Eine Überdosis Duft

Claudia

Was mich diese Woche wieder besonders beschäftigt hat – wie auch an vielen anderen Tagen – ist die Überdosis extremen Dufts, die einige Mitmenschen einnehmen.

„Ich kann dich gut riechen“ versus „das stinkt zum Himmel“ – diese beiden Redewendungen beschreiben meine Gefühle ziemlich gut. Mich als Geruchs-Fetischist zu beschreiben wäre vielleicht ein wenig übertrieben, aber nur ein wenig. Dabei muss ich jedoch differenzieren: Führt jemand eine Überdosis an frischem Duft mit sich, stört mich das nicht. Wenn’s jedoch Richtung pudrig/orientalisch geht und Komponenten wie Patschuli, Vanille oder Ambra dominieren, dreht sich mir die Nase um – und der Magen gleich mit.

Mittwochmorgen, 8:30 Uhr, Tatort U-Bahn: Müde aber entspannt warte ich am Bahnsteig auf den einfahrenden Zug. Neben mir positioniert sich eine modisch angezogene, Haar-toupierte, Make-up-geschwängerte, vermutlich Fake-Handtasche-tragende, dunkelhaarige Endzwanzigerin. Automatisch blähen sich meine Nüstern. Und wie schon vermutet sauge ich einen schweren, pudrig-süßen Duft ein, der scheinbar so günstig war, dass er verschwenderisch aufgetragen wurde. Sofort bin ich gereizt und ziehe angewidert einige Meter weiter. Beim Betreten der Bahn achte ich darauf, dass die Duftbombe und ich nicht im selben Abteil eingeschlossen sind.

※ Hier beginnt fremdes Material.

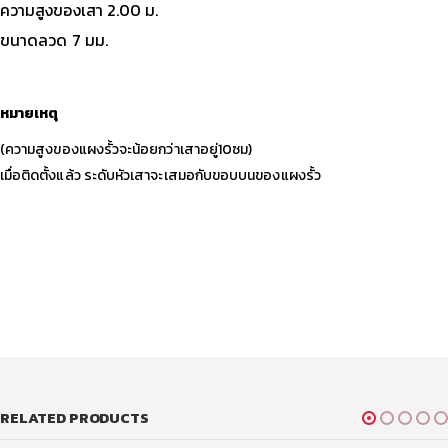
ความสูงของเสา 2.00 ม.
ขนาดลวด 7 มม.
หมายเหตุ
(ความสูงของแผงรั้วจะน้อยกว่าเสาอยู่10ซม)
เมื่อติดตั้งแล้ว ระดับหัวเสาจะเสมอกับขอบบนของแผงรั้ว
RELATED PRODUCTS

Mein Waggon ist zwar sehr voll, aber dafür reizt dort nichts meine Nase. Zumindest bis zur nächsten Station. Auch dort kann ich die Zugestiegenen unfallfrei riechen. Puh, Glück gehabt für heute Morgen. Die lange Rolltreppe an meiner Station beendet meinen glückseligen Zustand jedoch abrupt. Drei Stufen vor mir ein Mitte Dreißigjähriger mit Anzughose und Waffeljacke, dessen Haar stark gegelt ist – wogegen persé nichts einzuwenden ist, wenn es ihm gefällt. Doch er hat sich so stark eingedieselt mit einem süßen Duft, der mich stark an Joop Homme erinnert, dass sich mir der Magen umdreht. Gott sei Dank ist Herbst und so kann ich meinen Wollschal, der von Oktober bis März zu meiner täglichen Garderobe zählt, über die Nase ziehen. Aber der Duft schafft es hindurch. Am liebsten würde ich den Mann zurechtweisen und ihm sagen, dass er ein ganz schlimmes Parfum trägt. Doch wer bin ich, dass ich über die Vorlieben anderer Leute urteile? Mit verkniffenen Augen und durch den Mund atmend kann ich die Frischluft am Ausgang kaum erwarten.

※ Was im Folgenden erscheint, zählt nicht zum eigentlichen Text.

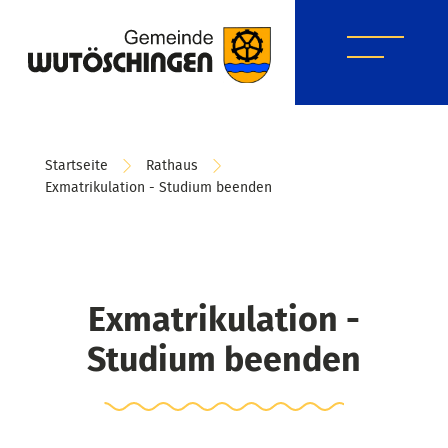
Startseite
Rathaus
Exmatrikulation - Studium beenden
Exmatrikulation -
Studium beenden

Und noch ein weiteres Ereignis, das mich letzte Woche wirklich in die Bredouille brachte: Ich sitze im ICE nach Hannover und habe keine Platzreservierung. Ich steige gern am Dammtor-Bahnhof ein, weil man dort noch freie Plätze ergattern kann, bevor die Station Hauptbahnhof kommt. Der Platz neben mir ist reserviert, wie ich der Anzeige entnehmen kann. Woran denke ich zuerst? Nein, nicht es könnte jemand neben mir sitzen, der schnarcht (ich habe Kopfhörer), es könnte jemand sein, der sich unterhalten möchte (ich habe Kopfhörer) oder es könnte jemand sein, der so laut Musik hört, dass er mich gleich mit beschallt (ich habe Kopfhörer). Nein, ich denke: Hoffentlich riecht die Person, die mehr als eine Stunde neben mir sitzen wird, gut. Eine nette ältere Dame erkennt ihre Platznummer, lächelt mich freundlich an und versprüht einen extremen, das ganze Abteil einnehmenden, süßlichen Duft. Leider kann ich mich nicht beherrschen und blähe meine Nüstern, gefolgt von einer augenbrauen-hochziehenden Mimik, so extrem, dass sie sofort erkennt: Diese Frau ist „not amused“. Prompt habe ich ein schlechtes Gewissen, da die Dame sehr freundlich und offen zu sein scheint. Aber ich kann einfach nicht aus meiner Haut bzw. Nase. Sie ist nicht nur freundlich, sondern auch noch sehr emphatisch. Da heute nur wenige Plätze reserviert sind, setzt sie sich zwei Reihen weiter nach vorn. So kann ich unbemerkt mein Tuch über die Nase ziehen und mich entspannen.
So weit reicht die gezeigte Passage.